Thus, the CDD Framework collates the EI and captures the perspectives of all stakeholders, scientists, administrators, care providers, patients, regulatory agencies, financial stakeholders, collaborators, and sponsors in the product development process. One approach to collating EI and populating the framework is to focus on three well-recognized, general objectives of medical product development (see Figure 1):14

  • Set goals that describe the product and patient population who will receive the product 

  • Characterize the product administration (intervention) and define outcome measures (both efficacy and safety)

  • Assess product viability against a benefit and risk profile


These three well-recognized objectives of product development allow for a tentative mapping of our proposed CDD Framework. The following is a suggested approach to this mapping.

Goals and target population

When setting the goals, information on the condition (indication), the target population, and the expected benefit to that population (see Figure 2) is needed. This step also requires a description of the product under development, as well as measurable endpoints that are connected to the objectives and measures. The target population is typically defined by phenotype and demographics, but one can also consider genotype, geographic location, age, or developmental stage and lifestyle. Information generation and collection in this step may originate from many sources, including scientific and medical subject matter expertise, epidemiology, outcomes research, biostatistics, real-world data, and clinical operations.

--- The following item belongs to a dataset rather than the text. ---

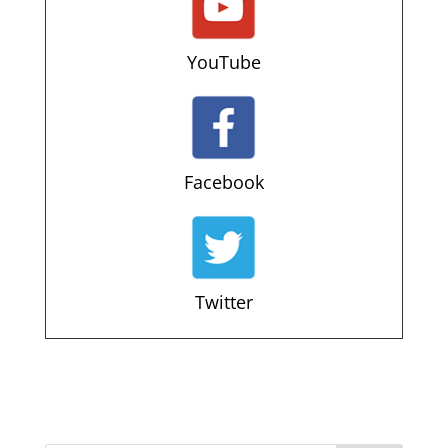
YouTube
Facebook
Twitter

Intervention and outcome measures

Characterizing the intervention requires investigation of its expected clinical and biological effects, and establishing a correlation between exposure and effect. These tasks will also require input from scientific and medical subject matter experts and statisticians. If relevant, a central role should be taken by experts in biomarker selection and analysis. This step requires an understanding of the nature of the intervention, dosing, and administration. Route, frequency, duration, and other parameters related to exposure need to be understood and documented. There needs to be a focus on defining informative and relevant outcome measures that vary with deterioration or amelioration of the clinical condition in a predictable manner. The clinical trial assessments must be feasible, acceptable, linked by time, and connected to the outcome measures.

Risk and benefit evaluation

There needs to be an emphasis on risk management (see below), with assessments and outcome measures demonstrating an acceptable risk/benefit profile. This profile must be based on clinical trials with credible study design maximizing participant safety while minimizing bias and uncertainty as well as analysis of data assured of integrity. 

Validation of design output

To determine that all aspects are covered in the design, the perspectives of patients, investigators conducting the trial, oversight bodies, regulators, and the sponsor should be reviewed. Table 1 gives examples of some of the aspects to be validated as the output of the design of a clinical trial protocol within the CDD Framework.

To summarize, the vast number of questions and ensuing answers required for each objective are interdependent and temporally linked. With that in mind, the design of the CDD Framework requires a comprehensive understanding of the design decisions and why these decisions were made. Each objective is supported by enabling data, consisting of regulatory information, early research and development data, clinical study data, epidemiological data, payer-focused data, and justifications.

The clinical design effort will not necessarily be a process in which goals are set, interventions characterized, and risk-benefit demonstrated in a linear fashion. As new information is generated that more clearly demonstrates aspects of the benefit-risk profile, the intervention, the condition, or the target population may become better characterized, leading to the setting of new goals. Also, at any given stage of medical product development or the life cycle management of a medical product, there will be key questions that remain unanswered, or the uncertainty about the outcomes based on the collected evidence may become greater than desired. The CDD Framework captures these gaps and uncertainties, and helps moving forward by prompting the establishment of a logical plan for setting goals that will fill those gaps and decrease uncertainties. 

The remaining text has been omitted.